It's been a couple weeks since Dad's bone-marrow biopsy sample was collected (Multiple myeloma questions), and I hadn't heard anything out here. My brother's accompanied him to all his appointments but hadn't heard anything either.

Today I got the typical call from Dad's care facility: "The doctor wants to prescribe an expensive medication, and we can't find the account number of your Dad's prescription plan, and they want to start chemotherapy in a couple days. Do you have the number?"

Yes, I had the number, and was there any other news they'd care to share with me? Like why someone's planning to start chemotherapy?

And the expected response: No, we're sorry, nobody knows nothin' here and you'll have to talk to the doctor. Thanks for the account number, bye!

My brother was just about to call me after leaving the doctor's office, and we eventually sorted it all out, but the next few paragraphs are more cut&paste than comprehension.

The diagnosis is not multiple myeloma. It's "low-grade lymphoma, possibly Waldenström's macroglobulinemia". Waldenström's macroglobulinemia - Wikipedia, the free encyclopedia , Waldenström Macroglobulinemia: Q & A - National Cancer Institute It's considered rare, although that may be because they're still getting better at diagnosing it. In short, Dad's bone marrow is making too many white blood cells, which is reducing the production of red blood cells, so he's anemic. The bone marrow is also producing too much immunoglobulin, making the blood very viscous and leading to a number of other complications. The oncologist seems pretty confident in the diagnosis. Apparently the biopsy shows exactly what types of cells are present and what condition they're in.

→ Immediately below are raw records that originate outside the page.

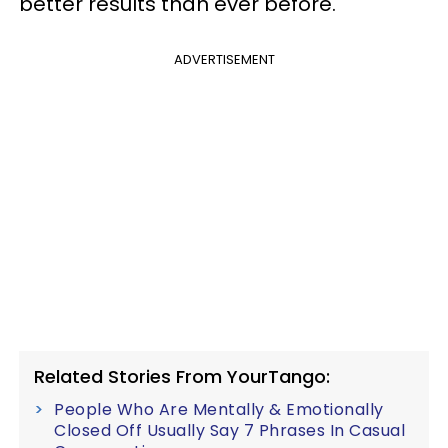
better results than ever before.
ADVERTISEMENT
Related Stories From YourTango:
People Who Are Mentally & Emotionally
Closed Off Usually Say 7 Phrases In Casual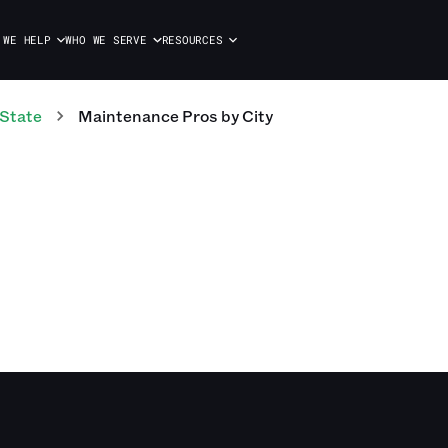
 WE HELP
WHO WE SERVE
RESOURCES
 State
Maintenance Pros
by City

Since Dad's nearly 78 years old, treatment is 6-9 chemotherapy infusions (three weeks apart) with cyclophosphamide & rituximab. Layman's translation: carefully-calculated poisons. On the day of the infusion Dad will also take an aprepitant anti-nausea capsule (Emend), followed by one more capsule on each of the following two days. After the third day the chemotherapy drugs are less concentrated and his body is supposed to tolerate them without the nausea meds.

I'm still learning all the Medicare financial rules, but perhaps "chemotherapy" is a treatment so those medication expenses are covered under Part B (plus Dad's Medicare supplemental insurance). However aprepitant is a prescription medication, so that's Part D, and the pharmacy wasn't going to dispense it until someone made a down payment. Dad is one of America's few remaining retirees to have a prescription benefit in his pension. Judging from Medco's rates, aprepitant must be a whopper of a med... his 30-day prescription for 10mg blood-pressure pills (lisinopril) has a copay of $4. A packet of three aprepitant pills carries a copay of $180.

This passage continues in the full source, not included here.